In the wake of a host of negative developments, Theranos Inc. is reportedly under investigation by the Department of Justice and the Securities and Exchange Commission. The SEC and DOJ inquiries are likely to focus on whether Theranos misled investors about the state of its technology and operations. Even beyond potential misrepresentation issues, we believe the SEC may also be focused on the adequacy of internal controls at privately-held companies, potentially viewing governance and control problems as contributing factors to other issues.
Theranos has also been dealing with issues raised by the FDA and the Centers for Medicare and Medicaid Services (CMS), including quality control concerns involving the company’s lab testing process. The SEC may have parallel concerns about the company’s internal controls over financial reporting. Under pressure to perform to the expectations of the company’s $9 billion valuation and to prove the viability of its signature technology, it is possible that enhancing internal controls may not have been the company’s top priority.
Private companies are still subject to SEC action for violations of the antifraud provisions, even though they are not typically subject to reporting and internal control requirements set out in the federal securities laws. We believe the SEC may expand its footprint and focus on whether internal controls are adequate at rapidly-growing private companies.

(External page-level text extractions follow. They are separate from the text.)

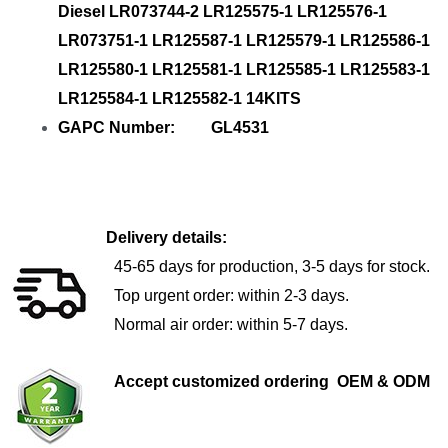
Diesel LR073744-2 LR125575-1 LR125576-1
LR073751-1 LR125587-1 LR125579-1 LR125586-1
LR125580-1 LR125581-1 LR125585-1 LR125583-1
LR125584-1 LR125582-1 14KITS
GAPC Number: GL4531
Delivery details:
45-65 days for production, 3-5 days for stock.
Top urgent order: within 2-3 days.
Normal air order: within 5-7 days.
Accept customized ordering OEM & ODM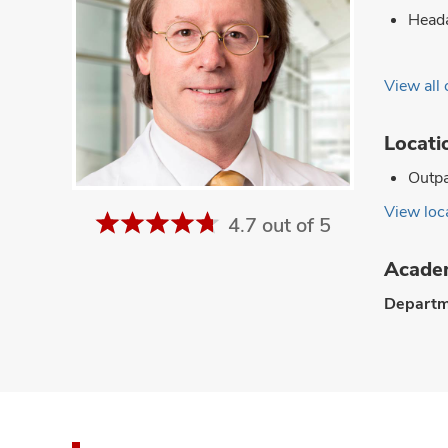
Head
View all 
Locati
Outpa
View loca
4.7 out of 5
Academ
Departm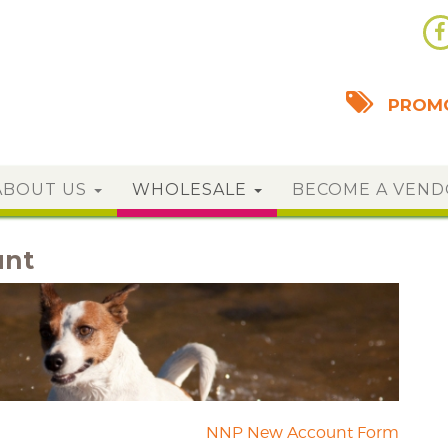
PROMO
ABOUT US
WHOLESALE
BECOME A VEN
unt
NNP New Account Form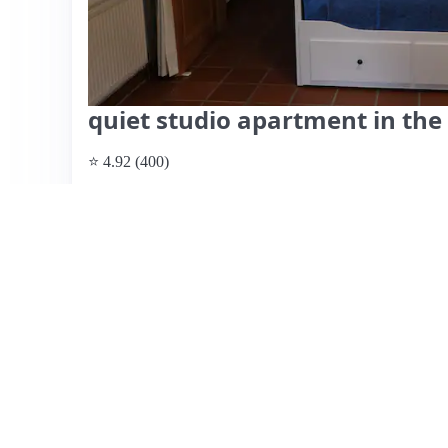
quiet studio apartment in the
⭐ 4.92 (400)
$49 per night
What past guests say
: This charming Airbnb in Kiel is h
Hannelore and Knut, who create a warm atmosphere for gue
quiet area with easy access to the city and public transpo
appreciate the well-equipped and clean accommodations, f
relaxation. Many reviews highlight the hosts’ friendliness
home and even enjoying shared activities like watching sp
some guests wished for longer stays, indicating the comfor
listing is highly recommended for its hospitality, cleanlin
choice for both short and extended visits.
View listing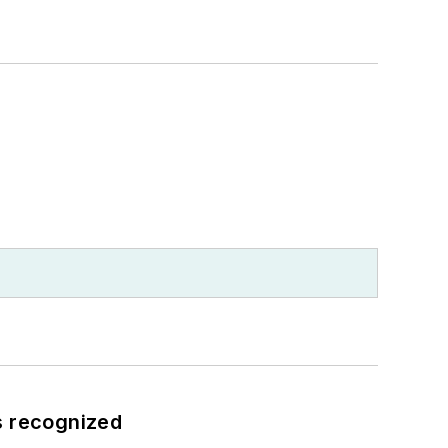
s recognized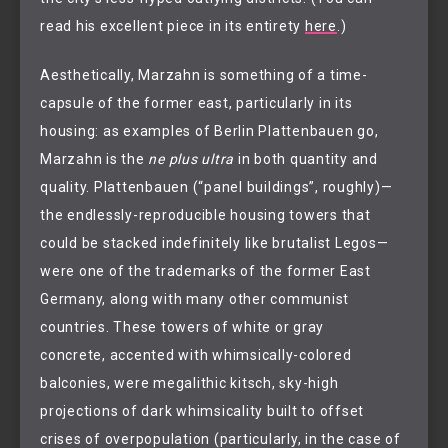
read his excellent piece in its entirety
here
.)
Aesthetically, Marzahn is something of a time-
capsule of the former east, particularly in its
housing: as examples of Berlin Plattenbauen go,
Marzahn is the
ne plus ultra
in both quantity and
quality. Plattenbauen (“panel buildings”, roughly)—
the endlessly-reproducible housing towers that
could be stacked indefinitely like brutalist Legos—
were one of the trademarks of the former East
Germany, along with many other communist
countries. These towers of white or gray
concrete, accented with whimsically-colored
balconies, were megalithic kitsch, sky-high
projections of dark whimsicality built to offset
crises of overpopulation (particularly, in the case of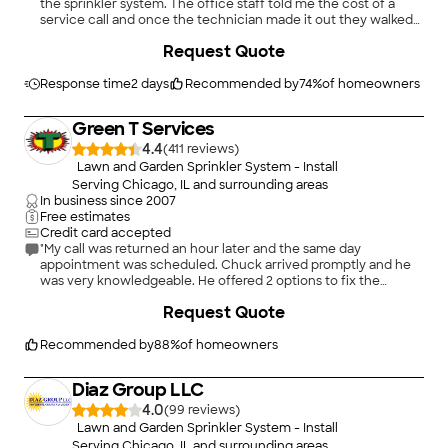
the sprinkler system. The office staff told me the cost of a
service call and once the technician made it out they walked
me through my system and showed me the repairs that it
Request Quote
needed. they scheduled me for repairs quickly after and were
very prompt and communicative on having to reschedule due
to bad weather. they were able to give me very quick
Response time
2 days
Recommended by
74
%
of homeowners
availability, came back and completed the repairs that were
needed very timely and did great work."
Green T Services
4.4
(
411
)
Lawn and Garden Sprinkler System - Install
Serving Chicago, IL and surrounding areas
In business since
2007
Free estimates
Credit card accepted
"My call was returned an hour later and the same day
appointment was scheduled. Chuck arrived promptly and he
was very knowledgeable. He offered 2 options to fix the
problem and the replacement with the latest spring system
Request Quote
was decided. Chuck did a great job and the garage floor was
clean after the installation. We used Green T service twice so
far and the experience was great. We highly recommend this
Recommended by
88
%
of homeowners
company for your home service needs."
Diaz Group LLC
4.0
(
99
)
Lawn and Garden Sprinkler System - Install
Serving Chicago, IL and surrounding areas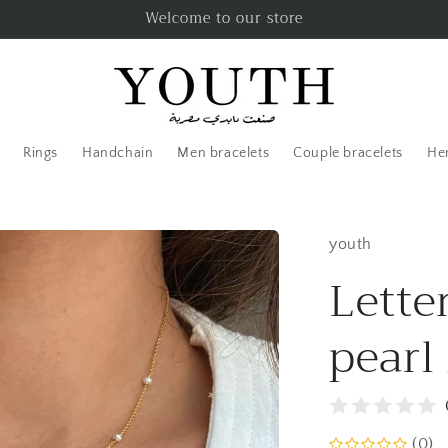
Welcome to our store
Rings
Handchain
Men bracelets
Couple bracelets
Her
youth
Lette
pearl
(0)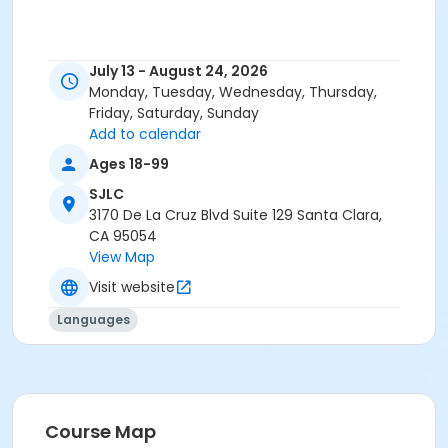
July 13 - August 24, 2026
Monday, Tuesday, Wednesday, Thursday,
Friday, Saturday, Sunday
Add to calendar
Ages 18-99
SJLC
3170 De La Cruz Blvd Suite 129 Santa Clara,
CA 95054
View Map
Visit website
Languages
Course Map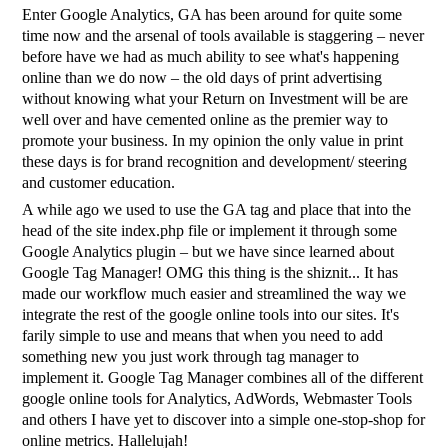
Enter Google Analytics, GA has been around for quite some
time now and the arsenal of tools available is staggering – never
before have we had as much ability to see what's happening
online than we do now – the old days of print advertising
without knowing what your Return on Investment will be are
well over and have cemented online as the premier way to
promote your business. In my opinion the only value in print
these days is for brand recognition and development/ steering
and customer education.
A while ago we used to use the GA tag and place that into the
head of the site index.php file or implement it through some
Google Analytics plugin – but we have since learned about
Google Tag Manager! OMG this thing is the shiznit... It has
made our workflow much easier and streamlined the way we
integrate the rest of the google online tools into our sites. It's
farily simple to use and means that when you need to add
something new you just work through tag manager to
implement it. Google Tag Manager combines all of the different
google online tools for Analytics, AdWords, Webmaster Tools
and others I have yet to discover into a simple one-stop-shop for
online metrics. Hallelujah!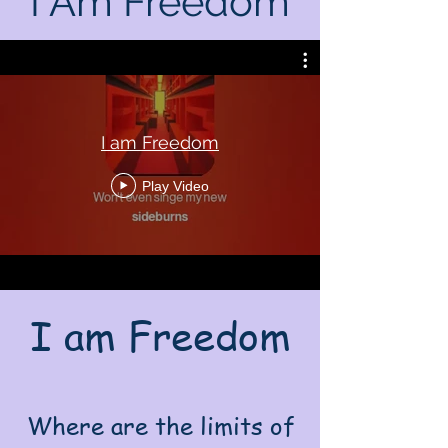
I Am Freedom
I am Freedom
Play Video
I am Freedom
Where are the limits of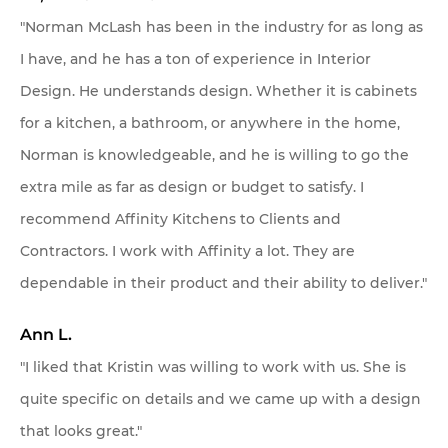
"Norman McLash has been in the industry for as long as
I have, and he has a ton of experience in Interior
Design. He understands design. Whether it is cabinets
for a kitchen, a bathroom, or anywhere in the home,
Norman is knowledgeable, and he is willing to go the
extra mile as far as design or budget to satisfy. I
recommend Affinity Kitchens to Clients and
Contractors. I work with Affinity a lot. They are
dependable in their product and their ability to deliver."
Ann L.
"I liked that Kristin was willing to work with us. She is
quite specific on details and we came up with a design
that looks great."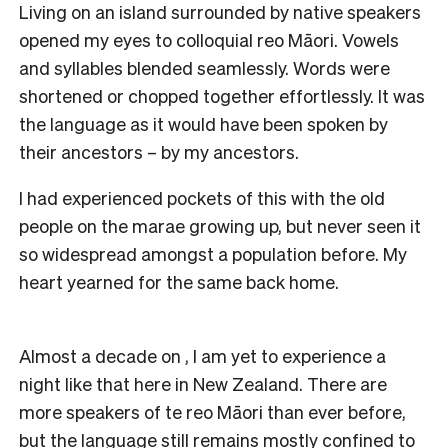
Living on an island surrounded by native speakers
opened my eyes to colloquial reo Māori. Vowels
and syllables blended seamlessly. Words were
shortened or chopped together effortlessly. It was
the language as it would have been spoken by
their ancestors – by my ancestors.
I had experienced pockets of this with the old
people on the marae growing up, but never seen it
so widespread amongst a population before. My
heart yearned for the same back home.
Almost a decade on , I am yet to experience a
night like that here in New Zealand. There are
more speakers of te reo Māori than ever before,
but the language still remains mostly confined to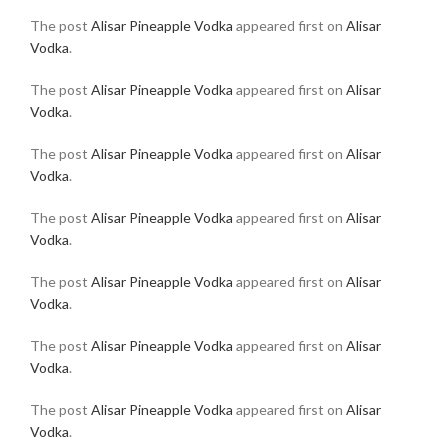
The post
Alisar Pineapple Vodka
appeared first on
Alisar
Vodka
.
The post
Alisar Pineapple Vodka
appeared first on
Alisar
Vodka
.
The post
Alisar Pineapple Vodka
appeared first on
Alisar
Vodka
.
The post
Alisar Pineapple Vodka
appeared first on
Alisar
Vodka
.
The post
Alisar Pineapple Vodka
appeared first on
Alisar
Vodka
.
The post
Alisar Pineapple Vodka
appeared first on
Alisar
Vodka
.
The post
Alisar Pineapple Vodka
appeared first on
Alisar
Vodka
.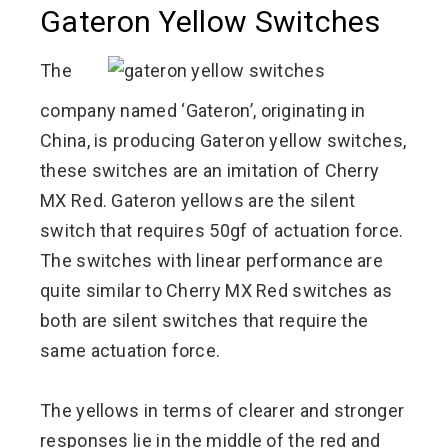
Gateron Yellow Switches
The
company named ‘Gateron’, originating in
China, is producing Gateron yellow switches,
these switches are an imitation of Cherry
MX Red. Gateron yellows are the silent
switch that requires 50gf of actuation force.
The switches with linear performance are
quite similar to Cherry MX Red switches as
both are silent switches that require the
same actuation force.
The yellows in terms of clearer and stronger
responses lie in the middle of the red and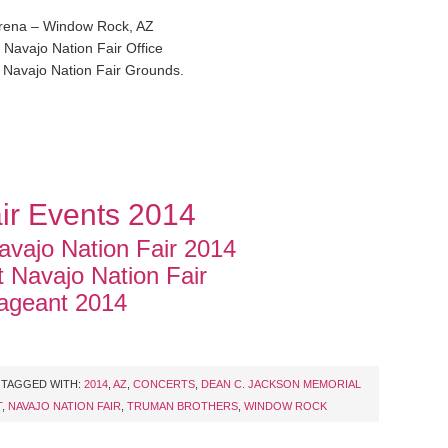
rena – Window Rock, AZ
 Navajo Nation Fair Office
 Navajo Nation Fair Grounds.
ir Events 2014
vajo Nation Fair 2014
t Navajo Nation Fair
ageant 2014
TAGGED WITH:
2014
,
AZ
,
CONCERTS
,
DEAN C. JACKSON MEMORIAL
T
,
NAVAJO NATION FAIR
,
TRUMAN BROTHERS
,
WINDOW ROCK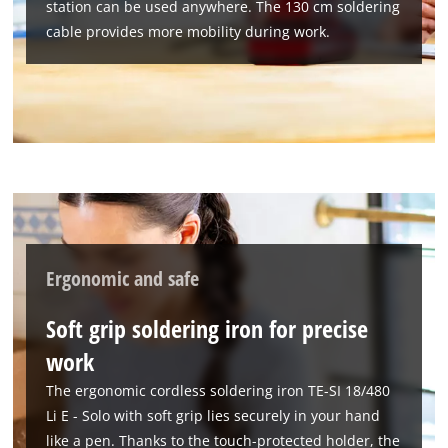
station can be used anywhere. The 130 cm soldering
We need your consent to load the
cable provides more mobility during work.
Google Maps service!
This content is not permitted to load due
to trackers that are not disclosed to the
visitor. The website owner needs to setup
the site with their CMP to add this content
to the list of technologies used.
Powered by
Usercentrics Consent
Management Platform
Ergonomic and safe
Soft grip soldering iron for precise
work
The ergonomic cordless soldering iron TE-SI 18/480
Li E - Solo with soft grip lies securely in your hand
like a pen. Thanks to the touch-protected holder, the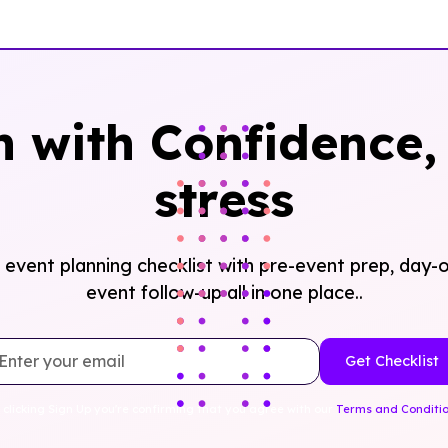
n with Confidence, 
stress
event planning checklist with pre-event prep, day-o
event follow-up all in one place..
 clicking Sign Up you're confirming that you agree with our
Terms and Conditi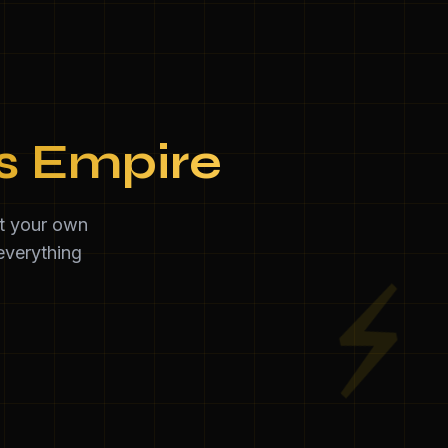
ss Empire
et your own
everything
⚡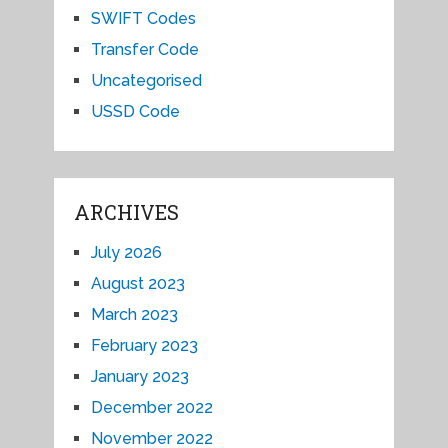
SWIFT Codes
Transfer Code
Uncategorised
USSD Code
ARCHIVES
July 2026
August 2023
March 2023
February 2023
January 2023
December 2022
November 2022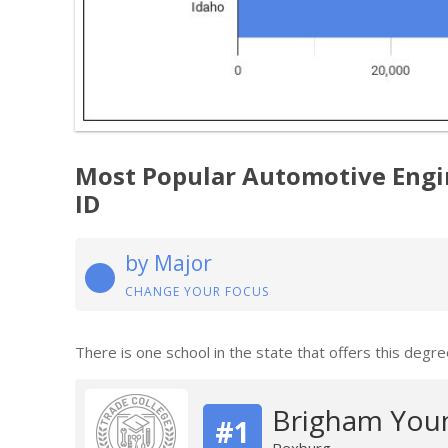
Most Popular Automotive Engi
ID
by Major
CHANGE YOUR FOCUS
There is one school in the state that offers this degre
Brigham Youn
#1
Rexburg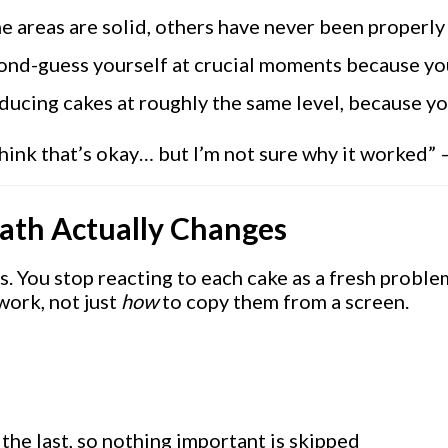
 areas are solid, others have never been properl
nd-guess yourself at crucial moments because you
ucing cakes at roughly the same level, because yo
 think that’s okay… but I’m not sure why it worked” 
Path Actually Changes
s. You stop reacting to each cake as a fresh proble
ork, not just
how
to copy them from a screen.
 the last, so nothing important is skipped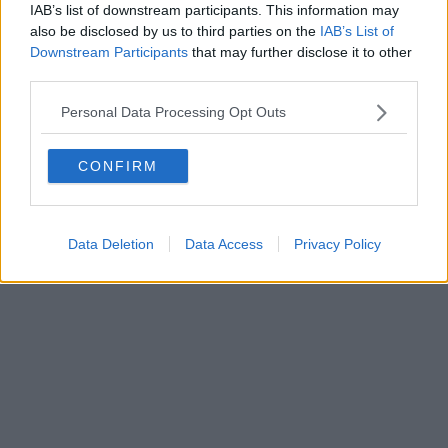
IAB’s list of downstream participants. This information may
also be disclosed by us to third parties on the
IAB’s List of
Downstream Participants
that may further disclose it to other
third parties.
Personal Data Processing Opt Outs
CONFIRM
Data Deletion
Data Access
Privacy Policy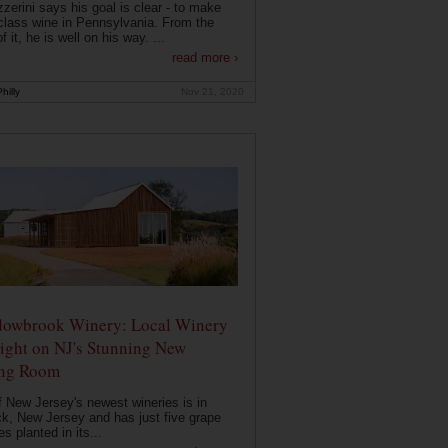
zerini says his goal is clear - to make
class wine in Pennsylvania. From the
f it, he is well on his way. ...
read more ›
hilly
Nov 21, 2020
owbrook Winery: Local Winery
ight on NJ's Stunning New
ing Room
 New Jersey's newest wineries is in
k, New Jersey and has just five grape
es planted in its...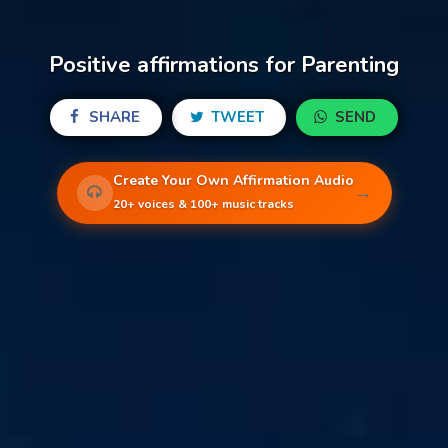
Positive affirmations for Parenting
SHARE
TWEET
SEND
Create Your Own Affirmation Audio
→
20+ voices & 100+ music tracks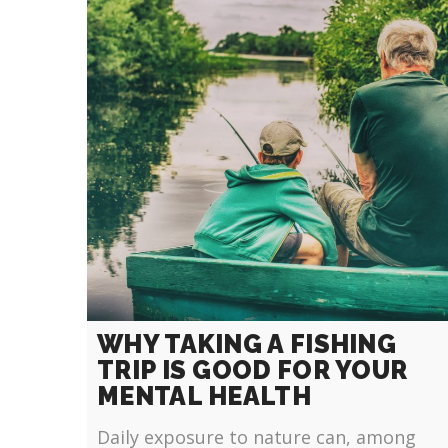
WHY TAKING A FISHING
TRIP IS GOOD FOR YOUR
MENTAL HEALTH
Daily exposure to nature can, among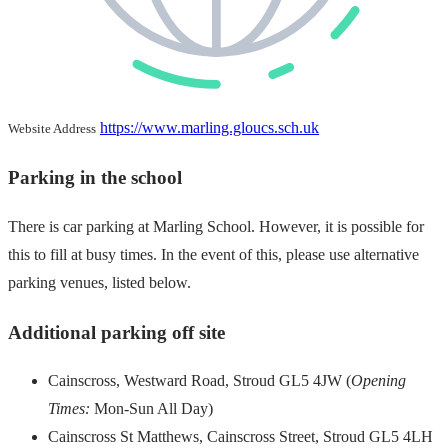
https://www.marling.gloucs.sch.uk
Website Address
Parking in the school
There is car parking at Marling School. However, it is possible for
this to fill at busy times. In the event of this, please use alternative
parking venues, listed below.
Additional parking off site
Cainscross, Westward Road, Stroud GL5 4JW (
Opening
Times:
Mon-Sun All Day)
Cainscross St Matthews, Cainscross Street, Stroud GL5 4LH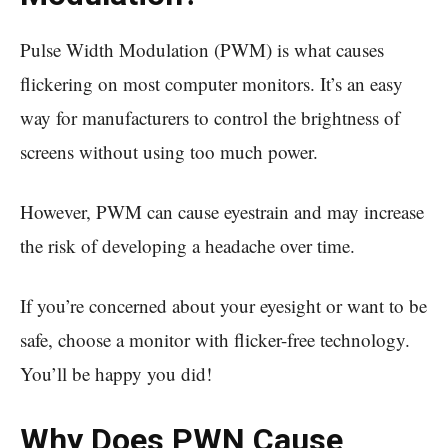
Pulse Width Modulation (PWM) is what causes
flickering on most computer monitors. It’s an easy
way for manufacturers to control the brightness of
screens without using too much power.
However, PWM can cause eyestrain and may increase
the risk of developing a headache over time.
If you’re concerned about your eyesight or want to be
safe, choose a monitor with flicker-free technology.
You’ll be happy you did!
Why Does PWN Cause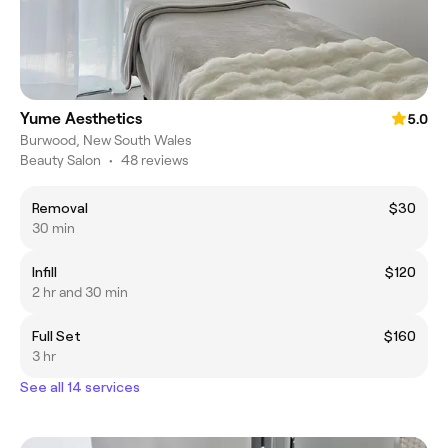
Yume Aesthetics
5.0
Burwood, New South Wales
Beauty Salon
•
48 reviews
Removal
$30
30 min
Infill
$120
2 hr and 30 min
Full Set
$160
3 hr
See all 14 services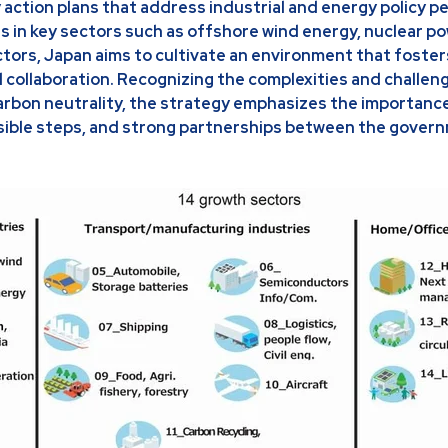
action plans that address industrial and energy policy p
es in key sectors such as offshore wind energy, nuclear po
ors, Japan aims to cultivate an environment that foster
 collaboration. Recognizing the complexities and challen
carbon neutrality, the strategy emphasizes the importanc
asible steps, and strong partnerships between the gover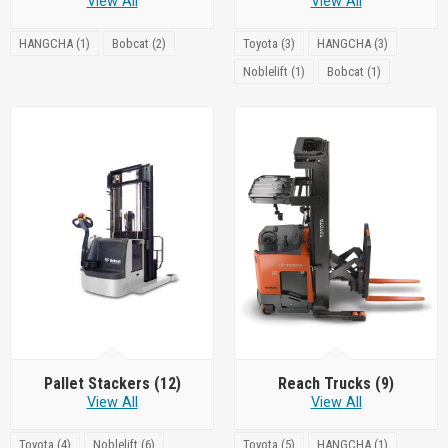
View All
View All
HANGCHA (1)
Bobcat (2)
Toyota (3)
HANGCHA (3)
Noblelift (1)
Bobcat (1)
Pallet Stackers
(12)
Reach Trucks
(9)
View All
View All
Toyota (4)
Noblelift (6)
Toyota (5)
HANGCHA (1)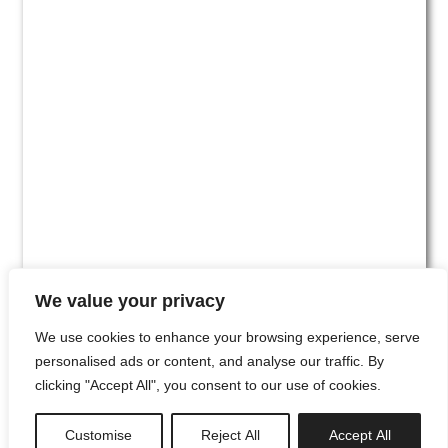
We value your privacy
We use cookies to enhance your browsing experience, serve
personalised ads or content, and analyse our traffic. By
clicking "Accept All", you consent to our use of cookies.
#00
Customise
Reject All
Accept All
newsletter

As we previously discussed, in a recent speech addressing issues relating to pre-IPO companies, SEC Chair Mary Jo White noted that the SEC was looking closely at privately-held “unicorns”, even where the investors appeared to be venture capital and private equity funds. She stated that control issues were a major risk factor that could lead to opportunities to misstate financial results: “The risk of distortion and inaccuracy is amplified because start-up companies, even quite mature ones, often have far less robust internal controls and governance procedures than most public companies.” Newly-public companies are not immune to these pressures. For example, Chair White cited a recent action filed by the SEC alleging that a company and its executive inflated results to meet projections during its first year public, which occurred in part because of insufficient internal controls.
Similarly, startup founders are dependent on each successive round of funding. With the private funding environment getting more challenging and the IPO market largely non-existent (notwithstanding the recent IPO of Acacia), private companies are beginning to face a binary outcome: obtain private financing or go out of business. When the choice comes down to survival as a company, there may be temptations to push the envelope on financial results and projections.
For investors, the allegations regarding Theranos are a good reminder that eye-popping valuations for private companies can be inherently subjective, and may be affected by inadequate internal controls.
Even where there is ultimately no enforcement action, we expect that greater focus by the SEC on privately-held companies will drain time and resources not only from those companies, but also their investors, brokers, placement agents, and other liquidity providers. In these situations we expect the SEC to focus not only on company representations during fundraising, but also on the company’s internal reporting procedures. Private funds that invest in privately-held unicorns would be wise to look carefully at related representations the company made to them as well those provided to later investors, in addition to examining the internal control processes at the company.